Estrogen : t1/2 from 2- 5hr to >24hr
Prolactin : t1/2 from 5 hr to 92hr
The short half-lives of the mRNA transcripts of many regulatory genes are
critical to the function of those genes, as they enable the levels of regulatory
proteins in the cell to be altered rapidly.
40. Protein activity control
• Inteins are the protein analogs of self-splicing RNA introns, as they post-
translationally excise themselves from a variety of protein hosts. Intein
insertion abolishes, in general, the activity of its host protein, which is
subsequently restored upon intein excision.
• Proteins builded after translation can be
• • functional or
• have to undergo a maturation process (exo/-
endopeptidation)
or functional group addition by phosphorylation, acetylation,
methylation … to functional.
41. Hormonal control of gene expression
Hormones are molecules that are produced in one cellular location in the
human body and whose effects are seen in another tissue or cell type.
Hormones can be proteins or steroids
Eg, insulin, epinephrine estrogen, progesterone, testosterone control gene
expression.
The protein hormones do not enter the cell, but bind to receptors in the cell
membrane and mediate gene expression through intermediate molecules.
The steroid hormones enter the cell and interact with steroid receptor
proteins to control gene expression.
44. Peptide hormone action con…..
Hormones are synthesized in various specialized secretory cells (endocrine
cells) and are released into blood stream.
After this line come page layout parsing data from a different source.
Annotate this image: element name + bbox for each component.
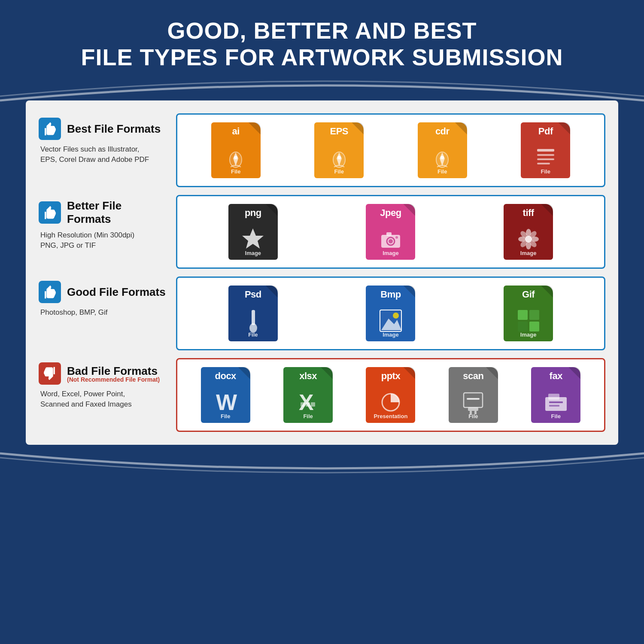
- format-row-good: Good File Formats Photoshop, BMP, Gif Ps…: [39, 276, 605, 350]
- file-label-pptx: Presentation: [366, 413, 415, 419]
- file-shape-Bmp: Bmp Image: [366, 286, 415, 341]
- svg-rect-33: [529, 322, 539, 331]
- file-shape-fax: fax File: [531, 367, 580, 423]
- svg-text:W: W: [216, 390, 237, 415]
- thumb-up-icon: [39, 281, 61, 303]
- icons-area-bad: docx W File xlsx X File pptx: [176, 358, 605, 432]
- svg-rect-7: [537, 154, 554, 156]
- svg-rect-46: [548, 394, 559, 400]
- file-label-tiff: Image: [504, 250, 553, 256]
- file-ext-cdr: cdr: [435, 126, 450, 137]
- file-shape-Psd: Psd File: [228, 286, 278, 341]
- file-label-scan: File: [449, 413, 498, 419]
- file-ext-tiff: tiff: [523, 207, 534, 219]
- file-shape-EPS: EPS File: [314, 122, 364, 178]
- svg-rect-47: [549, 401, 563, 403]
- row-desc-bad: Word, Excel, Power Point,Scanned and Fax…: [39, 389, 167, 410]
- label-area-good: Good File Formats Photoshop, BMP, Gif: [39, 276, 176, 350]
- svg-rect-6: [537, 149, 554, 152]
- file-label-cdr: File: [418, 168, 467, 175]
- svg-rect-30: [518, 310, 528, 320]
- file-icon-Psd: Psd File: [225, 286, 281, 341]
- svg-rect-38: [311, 402, 315, 407]
- row-desc-better: High Resolution (Min 300dpi)PNG, JPG or …: [39, 230, 167, 251]
- row-subtitle-bad: (Not Recommended File Format): [67, 376, 160, 383]
- svg-point-1: [234, 156, 237, 159]
- icons-area-best: ai File EPS File: [176, 113, 605, 187]
- file-shape-Pdf: Pdf File: [521, 122, 570, 178]
- svg-rect-48: [549, 405, 559, 407]
- label-area-better: Better File Formats High Resolution (Min…: [39, 195, 176, 269]
- file-label-xlsx: File: [283, 413, 333, 419]
- svg-rect-14: [386, 232, 392, 236]
- icons-area-good: Psd File Bmp Image Gif: [176, 276, 605, 350]
- file-ext-Bmp: Bmp: [380, 289, 401, 300]
- format-row-bad: Bad File Formats (Not Recommended File F…: [39, 358, 605, 432]
- file-icon-Jpeg: Jpeg Image: [363, 204, 419, 260]
- file-icon-Gif: Gif Image: [501, 286, 556, 341]
- svg-rect-25: [252, 310, 255, 325]
- file-shape-png: png Image: [228, 204, 278, 260]
- thumb-up-icon: [39, 201, 61, 224]
- svg-rect-40: [464, 393, 483, 407]
- svg-point-15: [395, 236, 398, 239]
- file-icon-Bmp: Bmp Image: [363, 286, 419, 341]
- header: GOOD, BETTER AND BEST FILE TYPES FOR ART…: [0, 0, 644, 79]
- file-shape-scan: scan File: [449, 367, 498, 423]
- file-icon-xlsx: xlsx X File: [280, 367, 336, 423]
- label-header-bad: Bad File Formats (Not Recommended File F…: [39, 362, 167, 385]
- svg-rect-31: [529, 310, 539, 320]
- thumb-up-icon: [39, 118, 61, 140]
- main-content: Best File Formats Vector Files such as I…: [26, 100, 618, 445]
- file-icon-docx: docx W File: [197, 367, 253, 423]
- file-label-ai: File: [211, 168, 261, 175]
- file-icon-tiff: tiff Image: [501, 204, 556, 260]
- svg-point-29: [393, 313, 399, 319]
- svg-rect-8: [537, 158, 554, 160]
- file-icon-scan: scan File: [445, 367, 501, 423]
- file-label-Gif: Image: [504, 331, 553, 338]
- svg-marker-10: [242, 228, 264, 249]
- file-label-EPS: File: [314, 168, 364, 175]
- file-shape-cdr: cdr File: [418, 122, 467, 178]
- header-title: GOOD, BETTER AND BEST FILE TYPES FOR ART…: [26, 17, 618, 70]
- file-icon-fax: fax File: [528, 367, 584, 423]
- row-title-good: Good File Formats: [67, 286, 166, 299]
- file-shape-Gif: Gif Image: [504, 286, 553, 341]
- file-label-fax: File: [531, 413, 580, 419]
- file-label-Bmp: Image: [366, 331, 415, 338]
- file-ext-png: png: [245, 207, 261, 219]
- thumb-down-icon: [39, 362, 61, 385]
- file-shape-pptx: pptx Presentation: [366, 367, 415, 423]
- file-label-Psd: File: [228, 331, 278, 338]
- svg-point-13: [389, 239, 393, 243]
- label-header-best: Best File Formats: [39, 118, 167, 140]
- file-ext-fax: fax: [550, 371, 562, 382]
- svg-rect-37: [306, 402, 310, 407]
- file-ext-Gif: Gif: [522, 289, 535, 300]
- file-icon-EPS: EPS File: [311, 122, 367, 178]
- label-header-good: Good File Formats: [39, 281, 167, 303]
- file-icon-Pdf: Pdf File: [518, 122, 574, 178]
- file-ext-pptx: pptx: [381, 371, 400, 382]
- file-label-docx: File: [201, 413, 250, 419]
- svg-rect-32: [518, 322, 528, 331]
- file-ext-Psd: Psd: [245, 289, 261, 300]
- svg-rect-42: [468, 407, 478, 411]
- file-ext-EPS: EPS: [330, 126, 348, 137]
- file-ext-scan: scan: [463, 371, 483, 382]
- svg-rect-41: [467, 398, 480, 400]
- label-area-bad: Bad File Formats (Not Recommended File F…: [39, 358, 176, 432]
- file-icon-png: png Image: [225, 204, 281, 260]
- file-label-Jpeg: Image: [366, 250, 415, 256]
- file-icon-ai: ai File: [208, 122, 264, 178]
- file-shape-xlsx: xlsx X File: [283, 367, 333, 423]
- swoosh-decoration-bottom: [0, 449, 644, 477]
- svg-point-5: [440, 156, 444, 159]
- file-ext-Jpeg: Jpeg: [380, 207, 401, 219]
- svg-rect-9: [537, 163, 550, 164]
- file-icon-cdr: cdr File: [414, 122, 470, 178]
- file-icon-pptx: pptx Presentation: [363, 367, 419, 423]
- row-title-better: Better File Formats: [67, 199, 167, 226]
- icons-area-better: png Image Jpeg Image: [176, 195, 605, 269]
The peptide hormones do not normally enter the cells because of their
relative large size. Their effect is mediated by receptor proteins located in
target cell membranes and by the intracellular level of cAMP (called the
secondary messenger).
The cAMP activates a protein kinase (A- Kinase) which phosphorylates
(activates) many specific enzymes.
46. Steroid hormone action con…….
Steroid hormones are small molecules that readily enter cells through plasma
membrane.
Once inside the appropriate target cells, the steroid hormones become tightly
bound to specific receptor proteins which are present only in the cytoplasm
of target cells.
The hormone-receptor protein complex activate the transcription of specific
genes according to following two methods:
1. The H-R PC interact with specific non-histone chromosome proteins and
this interaction stimulates the transcription of correct genes.
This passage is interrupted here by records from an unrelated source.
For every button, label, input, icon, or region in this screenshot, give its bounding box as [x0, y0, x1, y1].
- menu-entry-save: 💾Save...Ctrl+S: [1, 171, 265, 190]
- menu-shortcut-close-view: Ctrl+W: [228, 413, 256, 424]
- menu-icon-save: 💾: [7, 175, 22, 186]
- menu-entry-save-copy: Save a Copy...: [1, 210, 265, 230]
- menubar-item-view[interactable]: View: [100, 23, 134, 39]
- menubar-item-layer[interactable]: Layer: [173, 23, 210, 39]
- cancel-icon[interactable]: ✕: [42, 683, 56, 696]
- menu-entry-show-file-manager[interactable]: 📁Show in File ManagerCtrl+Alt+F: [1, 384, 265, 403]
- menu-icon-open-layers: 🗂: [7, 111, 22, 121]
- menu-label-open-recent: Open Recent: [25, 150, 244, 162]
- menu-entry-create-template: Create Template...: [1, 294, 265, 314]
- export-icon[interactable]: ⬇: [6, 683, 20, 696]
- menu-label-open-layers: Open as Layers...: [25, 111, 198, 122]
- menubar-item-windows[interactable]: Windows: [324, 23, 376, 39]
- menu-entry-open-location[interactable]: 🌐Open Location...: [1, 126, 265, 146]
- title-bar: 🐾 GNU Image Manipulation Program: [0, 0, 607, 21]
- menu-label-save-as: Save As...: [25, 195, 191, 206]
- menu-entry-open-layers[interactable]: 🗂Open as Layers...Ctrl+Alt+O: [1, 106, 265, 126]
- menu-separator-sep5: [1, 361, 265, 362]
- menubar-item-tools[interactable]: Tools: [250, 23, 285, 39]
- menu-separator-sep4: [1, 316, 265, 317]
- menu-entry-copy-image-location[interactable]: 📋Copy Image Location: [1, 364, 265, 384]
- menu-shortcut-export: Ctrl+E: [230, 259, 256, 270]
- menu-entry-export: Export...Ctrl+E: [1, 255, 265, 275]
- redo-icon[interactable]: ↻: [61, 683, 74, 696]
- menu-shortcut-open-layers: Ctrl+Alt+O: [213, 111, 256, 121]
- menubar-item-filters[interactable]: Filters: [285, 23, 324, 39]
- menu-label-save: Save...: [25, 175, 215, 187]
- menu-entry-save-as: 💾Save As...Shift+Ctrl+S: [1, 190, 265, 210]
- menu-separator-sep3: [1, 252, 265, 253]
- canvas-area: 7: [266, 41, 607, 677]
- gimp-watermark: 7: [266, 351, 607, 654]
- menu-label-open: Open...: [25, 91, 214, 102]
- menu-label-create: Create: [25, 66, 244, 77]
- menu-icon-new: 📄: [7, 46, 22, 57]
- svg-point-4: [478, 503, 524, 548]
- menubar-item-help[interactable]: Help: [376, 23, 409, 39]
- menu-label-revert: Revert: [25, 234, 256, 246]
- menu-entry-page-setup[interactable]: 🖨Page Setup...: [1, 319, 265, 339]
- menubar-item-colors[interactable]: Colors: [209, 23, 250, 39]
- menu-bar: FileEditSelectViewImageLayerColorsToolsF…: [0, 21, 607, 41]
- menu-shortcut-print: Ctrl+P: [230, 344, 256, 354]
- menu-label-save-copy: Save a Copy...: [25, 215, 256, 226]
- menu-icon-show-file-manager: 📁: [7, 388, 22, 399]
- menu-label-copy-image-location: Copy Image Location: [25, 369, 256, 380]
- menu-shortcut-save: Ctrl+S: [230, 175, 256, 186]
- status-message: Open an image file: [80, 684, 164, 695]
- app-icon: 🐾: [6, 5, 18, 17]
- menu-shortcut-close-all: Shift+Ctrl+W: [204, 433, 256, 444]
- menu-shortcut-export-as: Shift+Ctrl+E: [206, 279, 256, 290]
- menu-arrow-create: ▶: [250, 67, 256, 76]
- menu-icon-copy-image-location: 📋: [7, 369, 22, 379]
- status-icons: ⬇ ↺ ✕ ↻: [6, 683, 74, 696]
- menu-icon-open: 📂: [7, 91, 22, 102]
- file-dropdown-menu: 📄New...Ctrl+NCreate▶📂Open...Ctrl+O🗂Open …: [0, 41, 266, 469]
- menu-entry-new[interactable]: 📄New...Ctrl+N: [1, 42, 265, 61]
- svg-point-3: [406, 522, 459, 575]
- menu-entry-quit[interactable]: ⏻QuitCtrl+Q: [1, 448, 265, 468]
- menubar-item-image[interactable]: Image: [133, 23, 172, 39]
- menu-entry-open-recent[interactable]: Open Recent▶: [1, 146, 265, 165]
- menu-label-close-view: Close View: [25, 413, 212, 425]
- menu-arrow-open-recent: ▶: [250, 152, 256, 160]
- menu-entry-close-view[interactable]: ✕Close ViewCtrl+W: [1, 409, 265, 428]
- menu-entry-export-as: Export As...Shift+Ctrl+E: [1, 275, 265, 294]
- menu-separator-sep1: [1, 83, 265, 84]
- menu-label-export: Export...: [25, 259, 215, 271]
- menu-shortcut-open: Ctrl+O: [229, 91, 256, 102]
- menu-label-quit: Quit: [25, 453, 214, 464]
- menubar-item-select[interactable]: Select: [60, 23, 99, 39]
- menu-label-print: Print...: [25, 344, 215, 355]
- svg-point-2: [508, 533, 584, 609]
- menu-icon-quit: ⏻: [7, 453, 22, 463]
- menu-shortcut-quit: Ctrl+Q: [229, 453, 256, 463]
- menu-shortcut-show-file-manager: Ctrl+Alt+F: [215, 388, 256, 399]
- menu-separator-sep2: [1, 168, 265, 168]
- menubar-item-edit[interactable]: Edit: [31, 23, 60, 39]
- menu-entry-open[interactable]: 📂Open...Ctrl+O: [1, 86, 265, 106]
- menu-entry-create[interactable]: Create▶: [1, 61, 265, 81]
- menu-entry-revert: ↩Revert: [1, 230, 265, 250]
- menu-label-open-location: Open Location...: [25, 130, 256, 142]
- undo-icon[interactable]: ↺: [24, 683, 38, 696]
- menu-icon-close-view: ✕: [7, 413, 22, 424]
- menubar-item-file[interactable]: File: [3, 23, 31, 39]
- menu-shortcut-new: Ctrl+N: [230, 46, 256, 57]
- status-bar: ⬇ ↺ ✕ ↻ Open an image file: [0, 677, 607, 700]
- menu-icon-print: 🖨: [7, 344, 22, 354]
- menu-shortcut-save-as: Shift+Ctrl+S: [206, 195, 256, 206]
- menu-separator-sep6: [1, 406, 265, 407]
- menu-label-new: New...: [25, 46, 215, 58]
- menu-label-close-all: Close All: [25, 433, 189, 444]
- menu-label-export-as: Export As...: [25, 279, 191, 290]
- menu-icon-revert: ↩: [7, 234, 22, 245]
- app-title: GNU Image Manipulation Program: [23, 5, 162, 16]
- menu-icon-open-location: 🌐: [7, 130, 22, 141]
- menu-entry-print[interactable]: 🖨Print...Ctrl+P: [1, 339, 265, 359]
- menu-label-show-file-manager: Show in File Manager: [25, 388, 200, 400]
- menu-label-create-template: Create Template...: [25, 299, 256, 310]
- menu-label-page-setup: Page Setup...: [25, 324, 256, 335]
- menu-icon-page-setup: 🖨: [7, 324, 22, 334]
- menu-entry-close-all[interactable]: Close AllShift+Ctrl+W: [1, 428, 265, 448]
2. H-R PC activate transcription of target genes by binding to specific DNA
sequences present in the cis-acting regulatory regions of the genes.
In both of these cases, the H-R PC would function as positive regulators or
activators of transcription.
47. Steroid hormone action con…….
Glucocorticoid hormones influence nutrient metabolism in most of the body
cells by promoting the metabolism of glucose, proteins and fats.
The effect of glucocorticoids is to activate the transcription of specific genes.
The hormone is released from the endocrine cells and secreted into the blood
stream when the individual is fasting and needs to regulate its blood levels of
glucose, a.a- and fats.
The hormone molecules diffuse across the plasma membrane of target cells
and bind to glucocorticoid receptors.
49. Steroid hormone action con…….
The thyroid hormones tri iodo thyronine and tetra iodo thyronine, T3 and T4
have marked effect on the growth, development and metabolic function of
virtually all organ systems and tissues of human body.
A significant amount of T3 is derived from T4 by 5’ deiodinase in various
tissues.
Because of the marked alteration in the rate of oxygen consumption
identified in hypothyroidism and hyperthyroidism, initial studies on
mechanism of action of the thyroid hormones focused on mitochondrial
function.
Experimental works shows that T-H administration increased the rate of RNA
synthesis, specially stimulating the accumulation of mRNAs which codes for
specific proteins.
50. Steroid hormone action con…….
The following T-H depended effects have also been analyzed:
1. Stimulation and regulation of growth hormone gene expression
2. Stimulation of malic enzyme mRNA in the liver
3. Stimulation of several other genes that encode hepatic proteins of
unknown function.
4. Stimulation of the alpha-myosin heavy chain gene in the myocardium.
5. Inhibition of thyrotrophin and the beta-myosin heavy chain gene.